21 ans après le dépôt des premières plaintes, c’est bien un enterrement de première classe qui se prépare. La lecture de l’« ordonnance de soit communiqué » transmise le 7 juin au Procureur de la République ne laisse aucun doute à ce sujet.

Révélée par le journal « Le Monde », cette ordonnance justifie une clôture annoncée de l’instruction par le constat de « l’impossibilité de poursuivre utilement cette information judiciaire », l’incertitude sur la « date d’intoxication » ne permettant pas, selon eux, de « réunir des charges qui pourraient être imputées à quiconque des chefs d’homicide ou blessures involontaires ». 

Les avocats des parties civiles qui réclamaient en vain depuis plusieurs mois d’être reçus par les juges d’instruction, ont été les premiers surpris par cette ordonnance, comme ils ont été surpris de l’inhabituelle célérité du Parquet, qui – moins d’une semaine après – s’est empressé de légitimer cette clôture de l’instruction au motif qu’il « est impossible de dater le moment de la commission de la faute et donc de l’imputer à quiconque ».

100 000 morts de l’amiante annoncées, 21 ans d’instruction pour en arriver là ! C’est un véritable naufrage de l’institution judiciaire.
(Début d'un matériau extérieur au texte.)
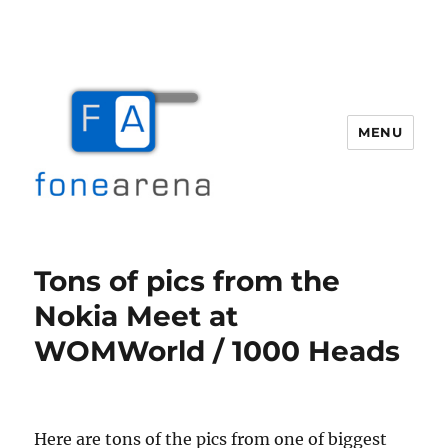
MENU
Fone Arena
Tons of pics from the
Nokia Meet at
WOMWorld / 1000 Heads
Here are tons of the pics from one of biggest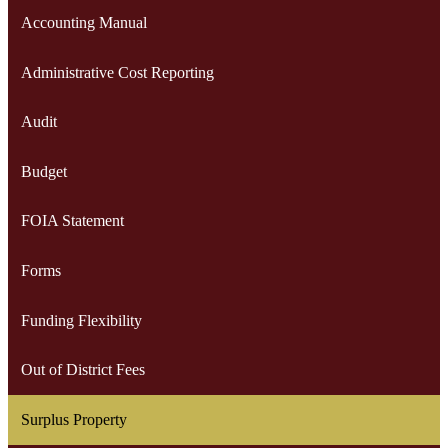
Accounting Manual
Administrative Cost Reporting
Audit
Budget
FOIA Statement
Forms
Funding Flexibility
Out of District Fees
Surplus Property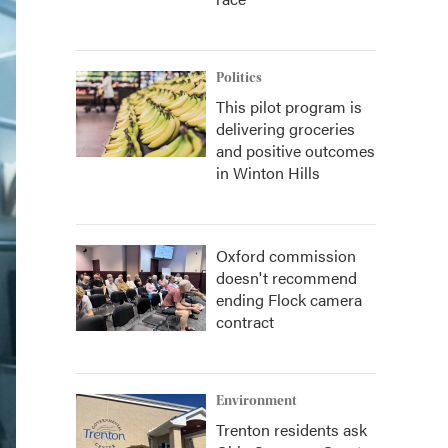
Politics
This pilot program is
delivering groceries
and positive outcomes
in Winton Hills
Oxford commission
doesn't recommend
ending Flock camera
contract
Environment
Trenton residents ask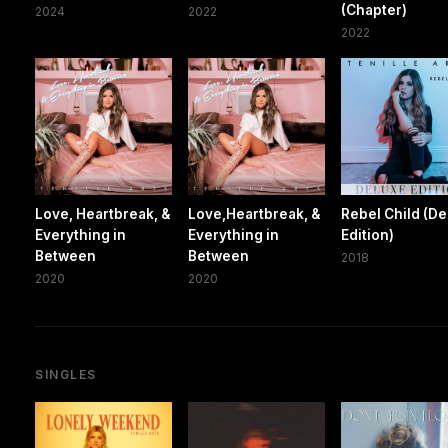
(Chapter)
2024
2022
2022
Love, Heartbreak, &
Love,Heartbreak, &
Rebel Child (D
Everything in
Everything in
Edition)
Between
Between
2018
2020
2020
SINGLES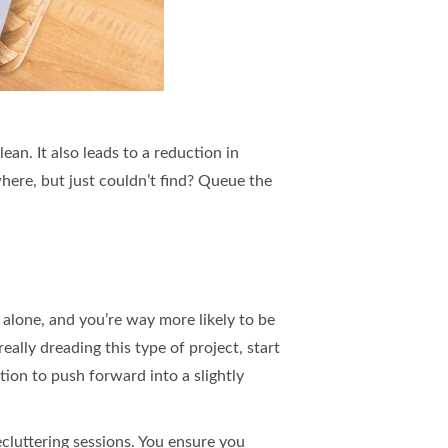
an. It also leads to a reduction in
ere, but just couldn’t find? Queue the
t alone, and you’re way more likely to be
eally dreading this type of project, start
tion to push forward into a slightly
cluttering sessions. You ensure you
L’argument invoqué mérite attention. Il prétend en effet s’appuyer sur un rapport d’expertise rendu le 22 février 2017 auquel les magistrats font dire le contraire de ce qu’il dit.

Les trois scientifiques auteurs du rapport expliquent en effet que « pour l’amiante, l’exposition est synonyme de contamination[1] en l’absence de mesures de protection » et que «  dans un modèle de risque « sans seuil »[2] l’intoxication[3] est par définition concomitante de la contamination ». Ce n’est donc pas une date mais une période d’exposition que les magistrats auraient dû retenir pour  établir la certitude d’un lien de causalité entre la faute pénale et le dommage des victimes.

L’argument des juges d’instruction et du parquet est suffisamment général pour faire prospérer des non-lieu pour tous les responsables, petits ou grands, qui avaient été mis en examen dans tous les dossiers pénaux de l’amiante. .Dans l’immédiat la clôture de l’instruction a été notifiée dans une vingtaine de dossiers dont ceux d’Eternit, Valeo ou Everite (Saint-Gobain). Ceux de Jussieu ou de la Normed risquent de prendre le même chemin.

La portée de ces décisions va bien au-delà des victimes de l’amiante. Des décisions analogues pourraient demain s’appliquer aux victimes de produits à effets différé (cancérogènes, mutagènes ou reprotoxiques). Cela reviendrait à délivrer par avance un « permis de tuer » aux auteurs de crimes industriels « non datables ».

L’heure est grave. Les enjeux sont considérables.

Nous sommes tous concernés : les victimes de l’amiante et du travail, les organisations syndicales, les défenseurs de la vie et de la santé au travail ainsi que tous ceux qui croient encore à la justice. Ensemble, nous devons faire entendre notre voix.

L’Andeva et la Fnath feront immédiatement appel si les ordonnances de non-lieu annoncées sont rendues.

 

 

[1] Présence d’amiante dans l’organisme

 

[2] Pour l’amiante, comme pour d’autres cancérogènes, il n’existe pas de seuil d’exposition en-dessous duquel l’absence de tout effet cancérogène serait avérée.